With the Nobel Forum, an old vision has achieved concrete expression in a new building designed primarily for the Nobel Assembly at the Karolinska Institute. Here the Nobel Committee announces the year’s Laureate in Physiology or Medicine, and here the Nobel Secretariat carries on its daily work. With the Nobel Forum, the Karolinska Institute has also gained a meeting place for scientists from all over the world.
A feature of this Karolinska building is the apparently free sitting of the various blocks in the hilly landscape on the “house-in-a-park” principle. The new Nobel Forum was to be erected in these surroundings. The design commission was awarded in the 1980s to the architect Johan Celsing, and in the summer of 1993 the building was finished.
The use of brick for the exterior was decided early, though brick is most often used today as cladding and so it was not taken for granted that it would also constitute the bearing shell of the building.

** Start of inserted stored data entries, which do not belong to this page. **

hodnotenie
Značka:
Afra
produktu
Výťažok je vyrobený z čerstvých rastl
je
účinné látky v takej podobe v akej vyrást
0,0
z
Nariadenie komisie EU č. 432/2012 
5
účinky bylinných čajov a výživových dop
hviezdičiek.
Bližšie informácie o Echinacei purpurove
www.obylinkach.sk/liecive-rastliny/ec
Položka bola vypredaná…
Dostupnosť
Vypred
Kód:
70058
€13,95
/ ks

That it does so reflects the wish for accord between construction and design.
As a contrast to the darkly massive exterior of the building, the interiors are plastered in light shades and, since the rooms richly vary in form and size the interior materials are relatively few and uniform. The idea has been as far as possible to allow the natural colours of the materials themselves to set the tone of the colour scheme. This becomes apparent as soon as one reaches the foyer on the ground floor where, as elsewhere, the window and door joinery is in oiled cherrywood. Floors, the reception counter and stone details of the walls and columns are of polished Jämtland limestone.
The character of the Nobel Assembly with its 50 members and its administration of the Nobel Prize and other activities were instrumental in the design of the interiors. The accommodation had to function rationally in terms of administrative work and symposia, and both for small and large representative meetings and receptions.
Immediately on entering, one encounters the long foyer, from which most parts of the building are reached. The foyer, which rises the full height of the building, looks out on the terraces and gardens towards Solnavägen.
At the far end of the foyer on the ground floor is the auditorium (the Wallenberg Hall), small enough to permit a natural dialogue between lecturer and audience. Seminar rooms, the administrative offices and the reception area are also on the ground floor.
On the first floor, the Nobel Floor, one end of the foyer abuts the Assembly Hall and the Nobel office. At the other end of the foyer together with the dining rooms is the lounge in quiet grey-green without windows to the outdoors.
The dark contrast of the lounge is intended to enrich the transition from the light foyer to the ochre dining room. The idea is that here by the open fire meals can both be started and rounded off.
Artistic decoration in the lounge is afforded by a fairly large textile by Birgit Broms. The work, which was commissioned from the artist by the National Arts Council, is entitled “Autumn” and is in appliqué and paint on linen from Klässbol. The Assembly Hall tapestries, collectively entitled “Border between Dark and Light”, were woven by Handarbetets Vänner after original collages created in 1966 by Lenke Rothman for Nobel Prize winning poet Nelly Sachs’ seventy-fifth birthday.
The furniture for the building is of oiled cherrywood and was designed specially for the Nobel Forum, mainly by the architect’s office. Armchairs are by Åke Axelsson. Lighting was designed in cooperation with designer Bengt Källgren.